Tina took charge, rolling up her sleeves. We did the same. "Read the instructions!" she commanded in the tone of a military officer. Lisa hurriedly did so, out loud, squinting at the recipe at the back of the pappardelle box for "pappardelle ai funghi". It turned out we needed garlic, parsley and grated Parmesan cheese, too. We had none of these things. We did find a slab of cheddar in the fridge, but there wasn't a grater anywhere in sight, and we couldn't ask anyone (this was naturally done when everyone else was out to avoid potentially ugly scenes).
"Parmesan, schmarmesan," was Tina's opinion on the conundrum. "Cheddar's the same thing." Having received this enlightening piece of advice, we set it aside for the moment, and substituted mint for the parsley. Apparently this shouldn't have made much of a difference in the taste. It did.

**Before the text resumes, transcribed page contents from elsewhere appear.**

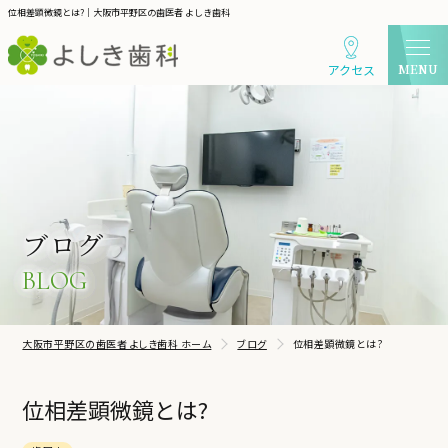
位相差顕微鏡とは?｜大阪市平野区の歯医者 よしき歯科
アクセス
ブログ
BLOG
大阪市平野区の歯医者 よしき歯科 ホーム
ブログ
位相差顕微鏡とは?
位相差顕微鏡とは?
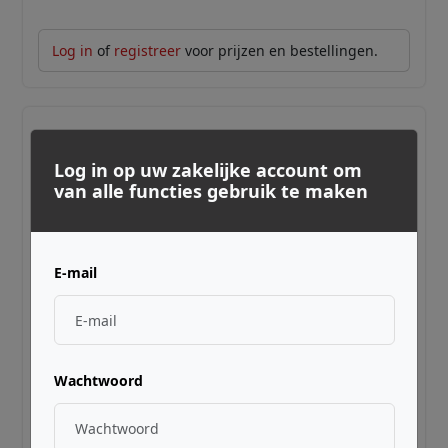
Log in
of
registreer
voor prijzen en bestellingen.
Log in op uw zakelijke account om
van alle functies gebruik te maken
E-mail
ELECTRO-HARMONIX ·
PICOATTACK
PICO ATTACK DECAY
Wachtwoord
Log in
of
registreer
voor prijzen en bestellingen.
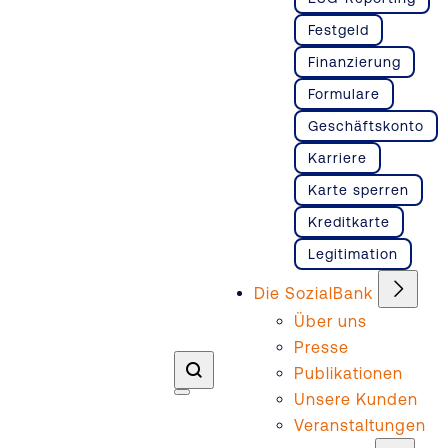
Festgeld
Finanzierung
Formulare
Geschäftskonto
Karriere
Karte sperren
Kreditkarte
Legitimation
Die SozialBank
Über uns
Presse
Publikationen
Unsere Kunden
Veranstaltungen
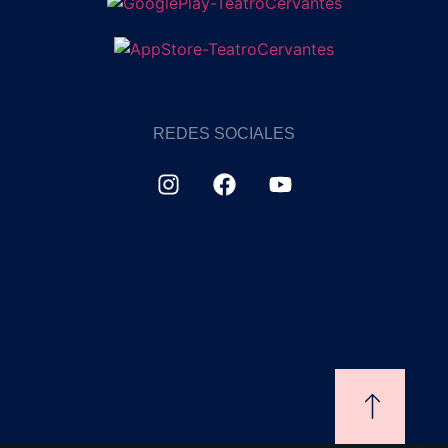
REDES SOCIALES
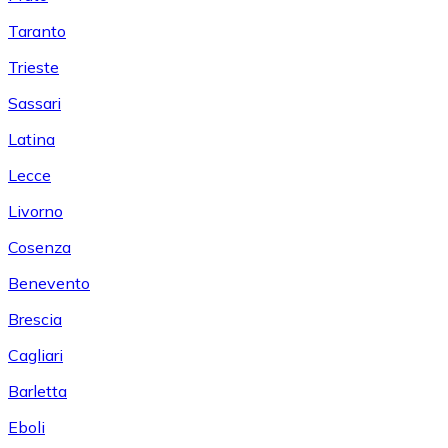
Taranto
Trieste
Sassari
Latina
Lecce
Livorno
Cosenza
Benevento
Brescia
Cagliari
Barletta
Eboli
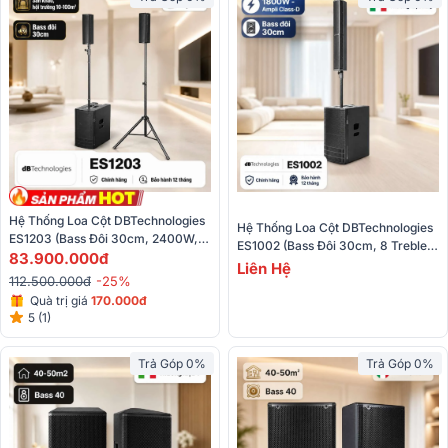
Hệ Thống Loa Cột DBTechnologies 
Hệ Thống Loa Cột DBTechnologies 
ES1203 (Bass Đôi 30cm, 2400W, 
ES1002 (Bass Đôi 30cm, 8 Treble, 
132dB, Digipro G4, Loa Column)
83.900.000đ
1800W, 130.7dB, Loa Column)
Liên Hệ
112.500.000đ
-25%
Quà trị giá
170
.000đ
5 (1)
Trả Góp 0%
Trả Góp 0%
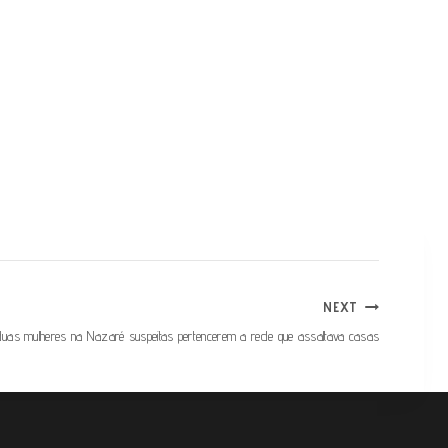
NEXT
duas mulheres na Nazaré suspeitas pertencerem a rede que assaltava casas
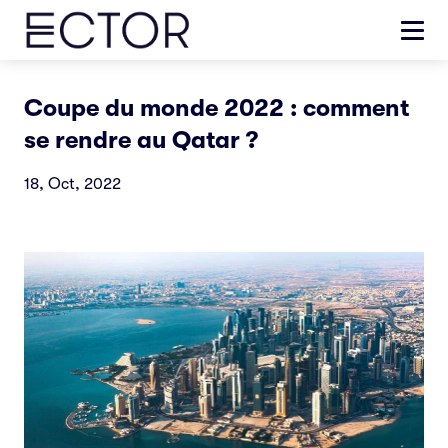
Coupe du monde 2022 : comment
se rendre au Qatar ?
18, Oct, 2022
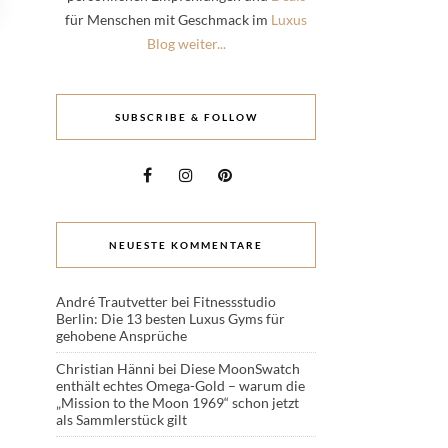
für Menschen mit Geschmack im
Luxus
Blog weiter...
SUBSCRIBE & FOLLOW
NEUESTE KOMMENTARE
André Trautvetter
bei
Fitnessstudio
Berlin: Die 13 besten Luxus Gyms für
gehobene Ansprüche
Christian Hänni
bei
Diese MoonSwatch
enthält echtes Omega-Gold – warum die
„Mission to the Moon 1969“ schon jetzt
als Sammlerstück gilt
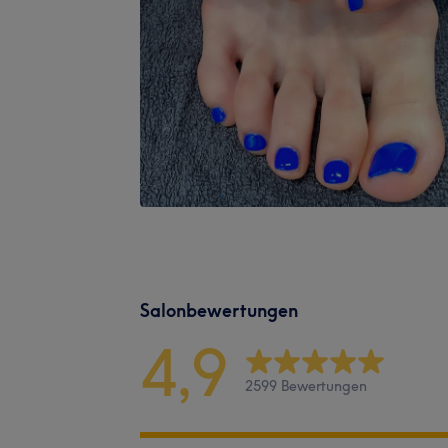
Salonbewertungen
4,9
2599 Bewertungen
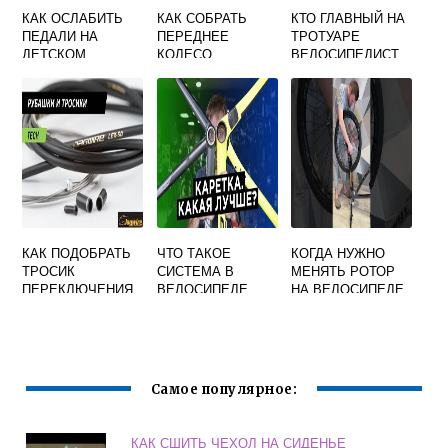
КАК ОСЛАБИТЬ
КАК СОБРАТЬ
КТО ГЛАВНЫЙ НА
ПЕДАЛИ НА
ПЕРЕДНЕЕ
ТРОТУАРЕ
ДЕТСКОМ
КОЛЕСО
ВЕЛОСИПЕДИСТ
ВЕЛОСИПЕДЕ
ВЕЛОСИПЕДА
ИЛИ ПЕШЕХОД
КАК ПОДОБРАТЬ
ЧТО ТАКОЕ
КОГДА НУЖНО
ТРОСИК
СИСТЕМА В
МЕНЯТЬ РОТОР
ПЕРЕКЛЮЧЕНИЯ
ВЕЛОСИПЕДЕ
НА ВЕЛОСИПЕДЕ
СКОРОСТЕЙ НА
ВЕЛОСИПЕДЕ
Самое популярное:
КАК СШИТЬ ЧЕХОЛ НА СИДЕНЬЕ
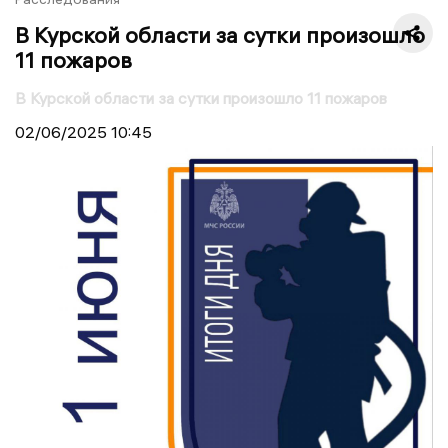
В Курской области за сутки произошло
11 пожаров
В Курской области за сутки произошло 11 пожаров
02/06/2025
10:45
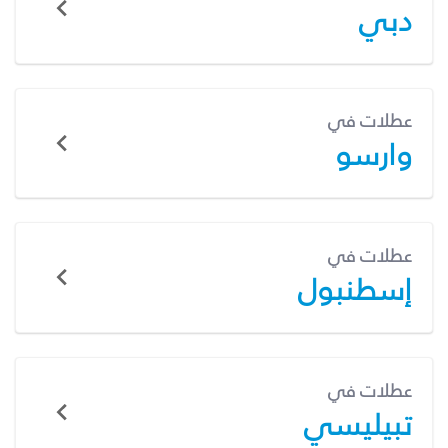
دبي
عطلات في
وارسو
عطلات في
إسطنبول
عطلات في
تبيليسي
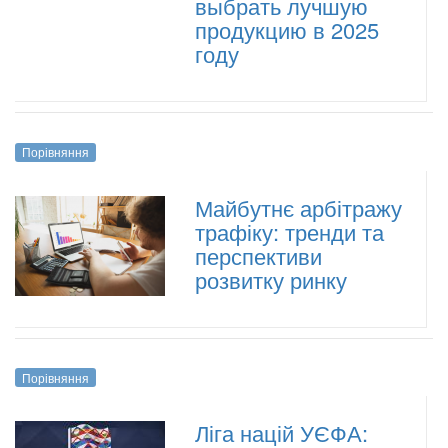
выбрать лучшую
продукцию в 2025
году
Порівняння
Майбутнє арбітражу
трафіку: тренди та
перспективи
розвитку ринку
Порівняння
Ліга націй УЄФА:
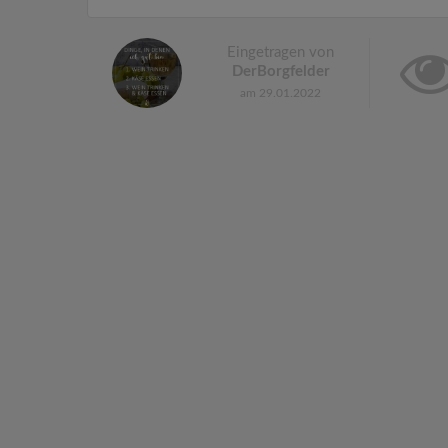
Eingetragen von
DerBorgfelder
am 29.01.2022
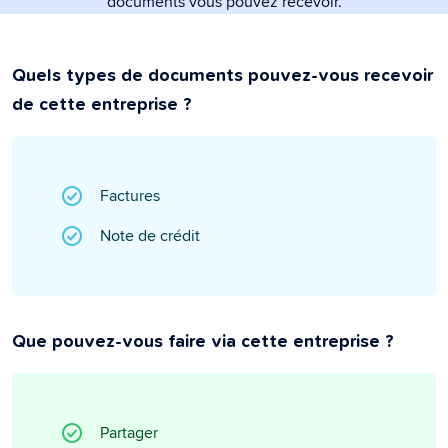
documents vous pouvez recevoir.
Quels types de documents pouvez-vous recevoir
de cette entreprise ?
Factures
Note de crédit
Que pouvez-vous faire via cette entreprise ?
Partager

We didn't know what to do with the bit about the garlic, so we ignored it. Half the packet of dried porcini was tossed in, making the water turn a murky, ominous shade of brown. Remembering the cheese, Lisa was set the task of grating it with a knife, with which she cut her finger and fled from the kitchen howling. Tina surveyed the still-ungrated block of cheese. "Well, we can't use it now," she pronounced critically. "It's got blood on it." The cheese was binned and the now-cooked but slippery pasta was ladled out painstakingly slowly with a spoon because we didn't have a big colander.
What we had created wasn't exuding exactly what even we hardened eaters-of-anything-if-it's-food would call a palatable aroma. I hurriedly doused it with lots of tomato ketchup so that the delicate flavours of the fine porcini, pesto and the elegant artisanal pasta with a high egg content were completely masked. We chewed slowly, then took another bite, and then another.
It disappeared all too quickly - in our hurry we'd forgotten that a packet clearly marked "serves two" would not serve four.
"Maybe we should ring Pizza Hut," Lucy suggested tentatively. Three sweaty, tired, bandaged and extremely hungry teenagers nodded their approval.